Scènes

Emile Parisien et les sauvages

Le quartet du saxophoniste est passé à l’action à Valence


La programmation de Jazz Action Valence de cette saison 2019-2020 a ouvert les hostilités avec le plus célèbre des quartets de l’Hexagone.

L’Emile Parisien 4tet est monté sur scène gonflé à bloc pour défendre le répertoire de Double Screening, son dernier album en date (ACT, 2018). Rodé par des mois de tournée, le groupe n’a pas mis longtemps à investir la scène et captiver la salle.

Ce répertoire est aussi le premier avec Julien Loutelier à la batterie, qui a aujourd’hui complètement pris sa place au sein du quartet. Succéder à Sylvain Darrifourcq n’est pas chose aisée. Venir mettre son grain de sel dans une recette qui a fait ses preuves et qui s’est bâti une telle identité, le tout sans la ternir, n’est pas à la portée de tout le monde. Mais le batteur est visiblement taillé dans le rare et permet au quartet de poursuivre sa voie, de garder sa touche et sa débordante créativité, tout en la réinventant avec une nouvelle distribution des cartes. En apportant dès son arrivée ses propres compositions, l’autre Julien du quartet annonce d’emblée qu’il n’est pas là pour pallier une absence, mais pour écrire sa part de l’Histoire par sa présence.

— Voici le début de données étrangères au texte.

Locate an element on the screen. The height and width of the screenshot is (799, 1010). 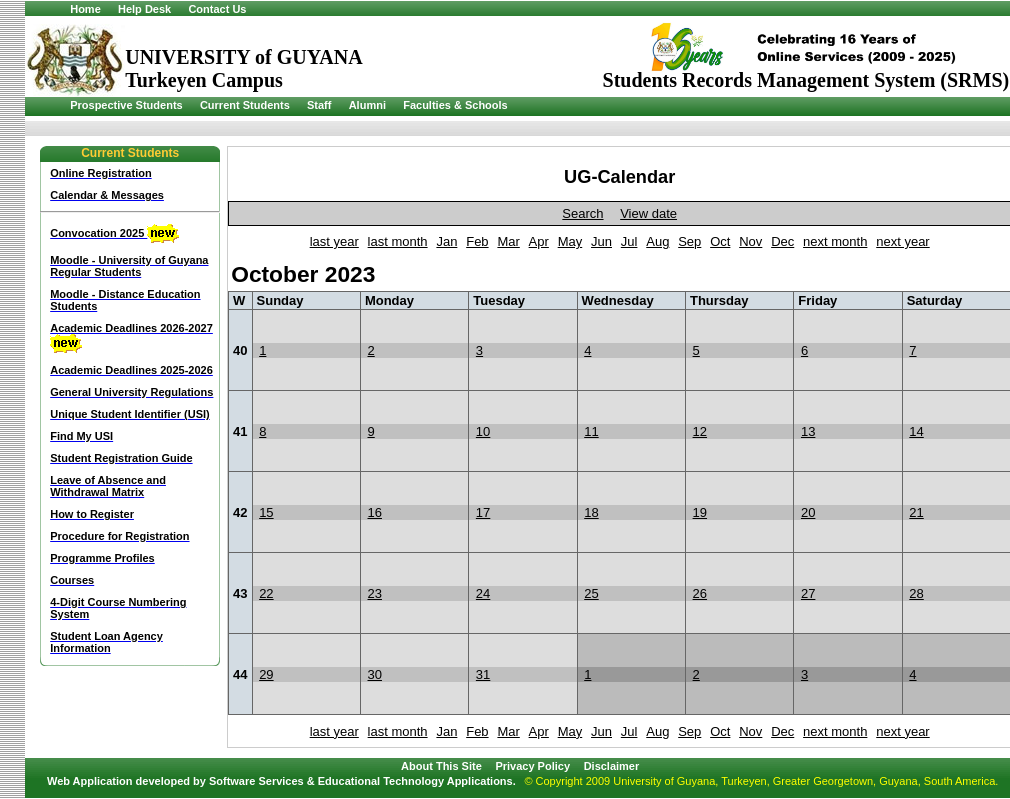
17 is located at coordinates (483, 512).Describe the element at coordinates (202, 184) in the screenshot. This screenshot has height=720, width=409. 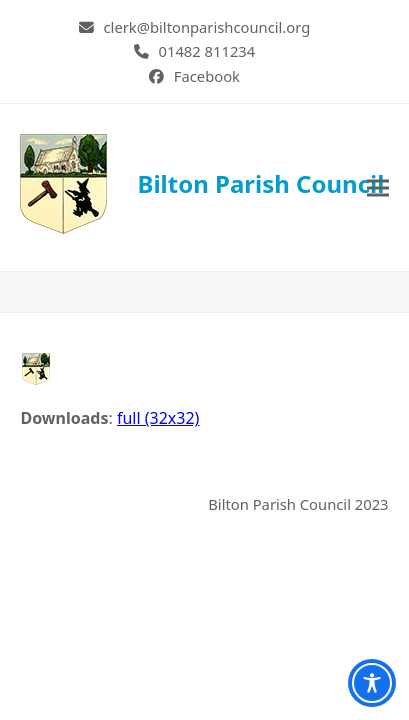
I see `Bilton Parish Council` at that location.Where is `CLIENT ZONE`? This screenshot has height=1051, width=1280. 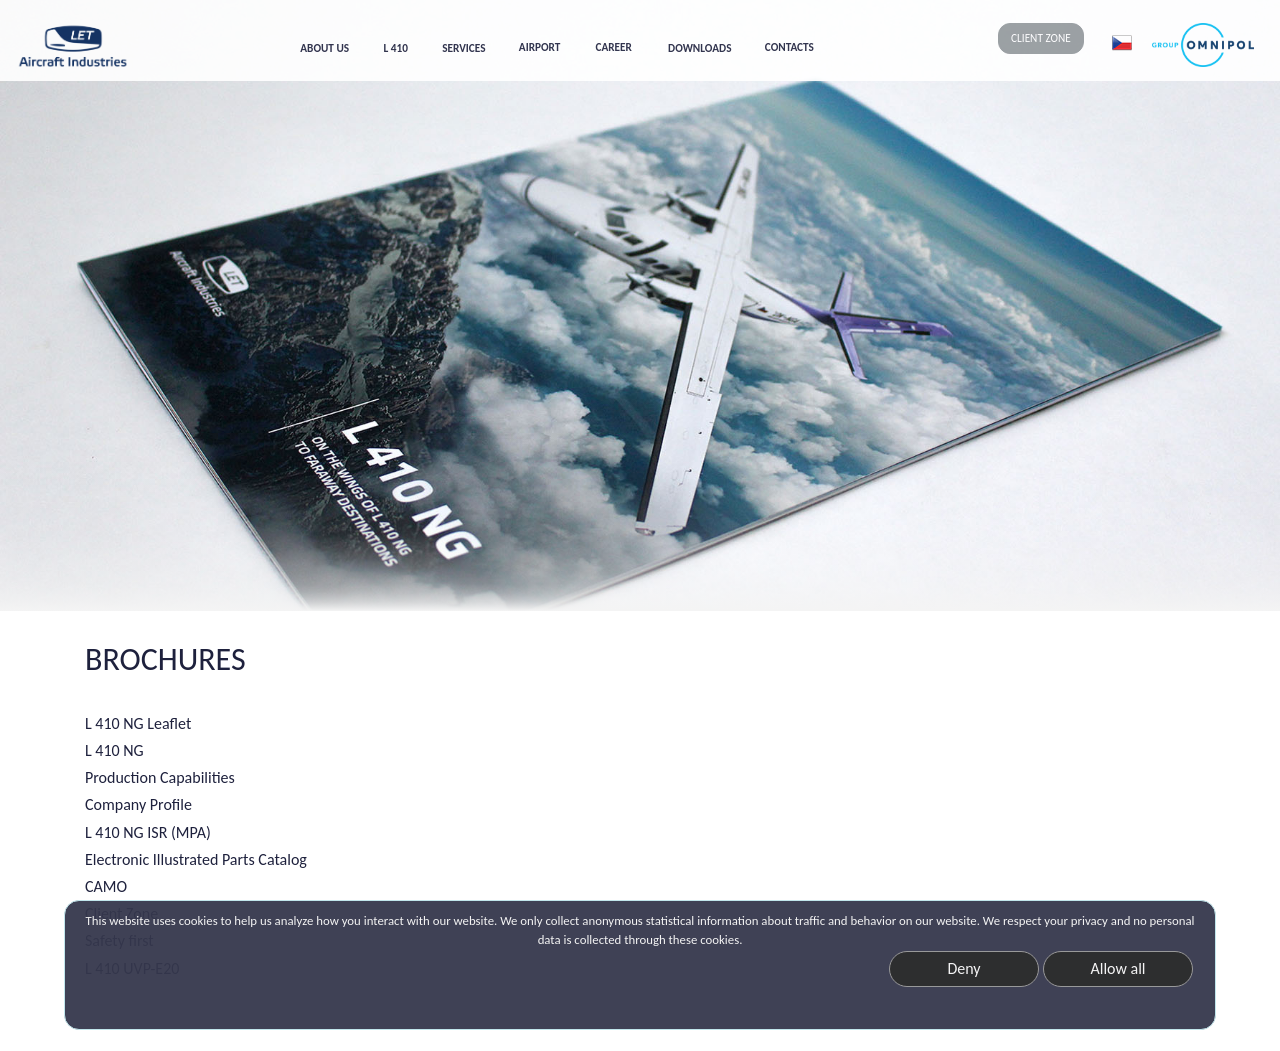 CLIENT ZONE is located at coordinates (1041, 38). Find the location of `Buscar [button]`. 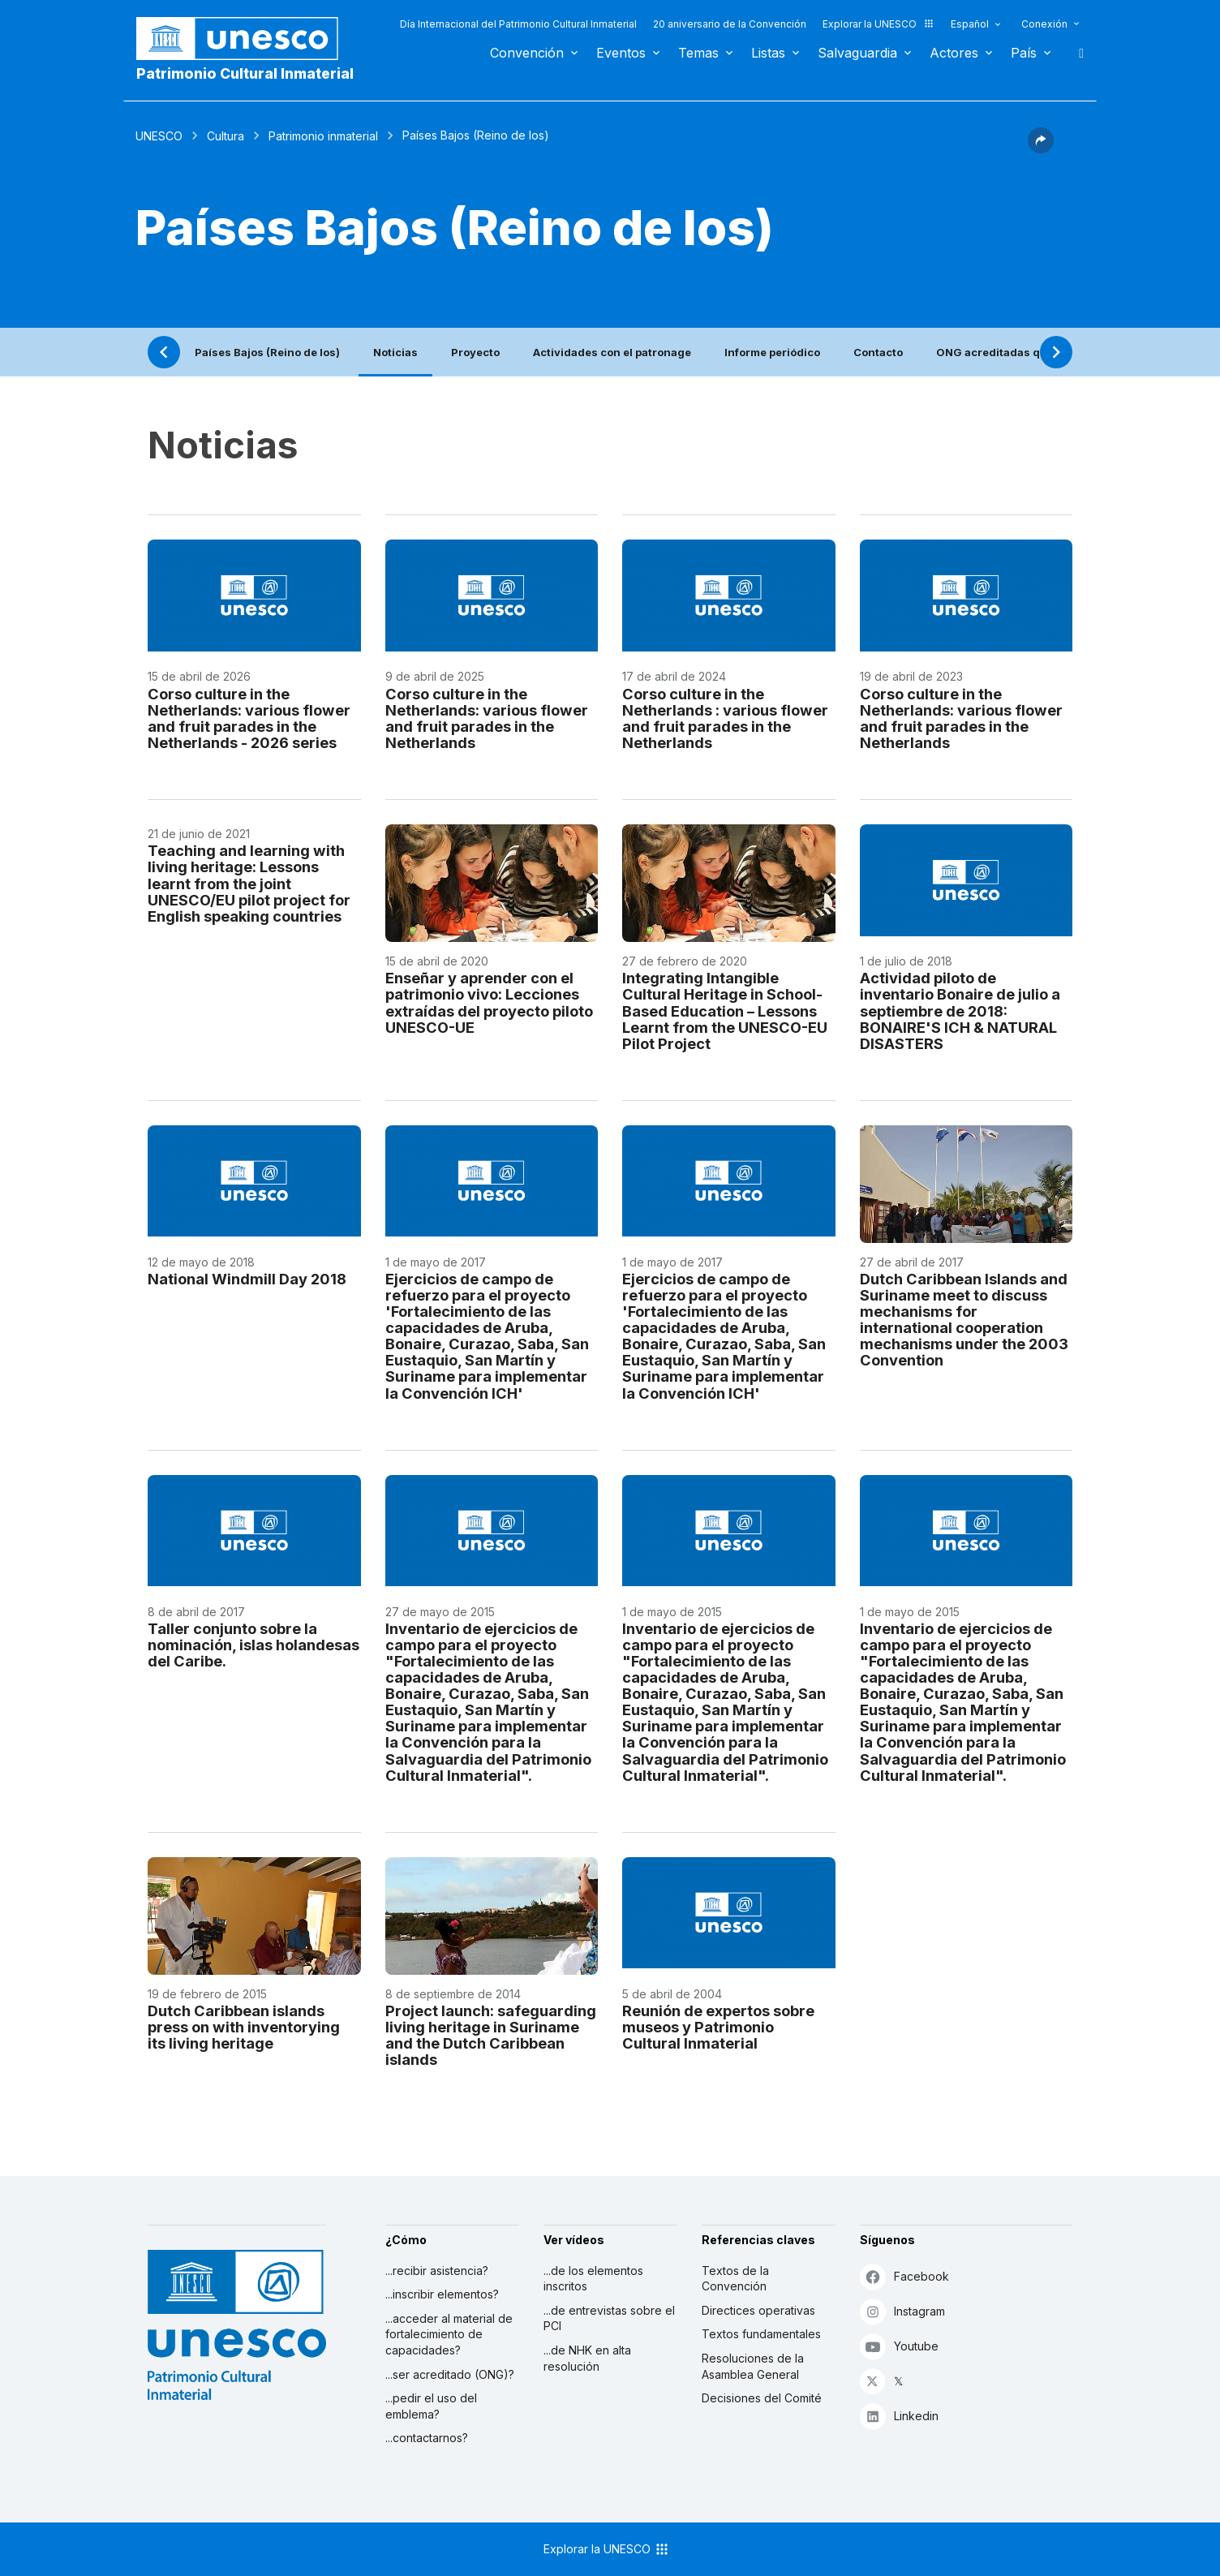

Buscar [button] is located at coordinates (1076, 53).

L’évolution musicale du quartet se manifeste à travers sa nouvelle version de « Chocolat-Citron », un titre enregistré sur Chien Guêpe en 2012 et ici tranché en 4 parts de Hashtag. La consistance de sa musique est identique et reconnaissable entre mille, mais elle a pris une couleur différente. Plus sauvage, moins policée, arrivée à un niveau de maîtrise inégalé malgré sa complexité, la musique du groupe prend un côté plus subversif dans sa forme.

Si l’on voulait résumer, on dirait que le quartet se tourne aujourd’hui plus franchement vers le jazz avec l’intention de lui secouer les puces, là où il aurait autrefois foulé les terres des musiques contemporaines improvisées. La nuance n’est pas minime. Et elle joue probablement un rôle dans le fait qu’on n’a jamais trop entendu le quartet d’Emile Parisien, et qu’on en redemande. Parce qu’il se renouvelle toujours et arrive encore à nous souffler comme si c’était la première fois.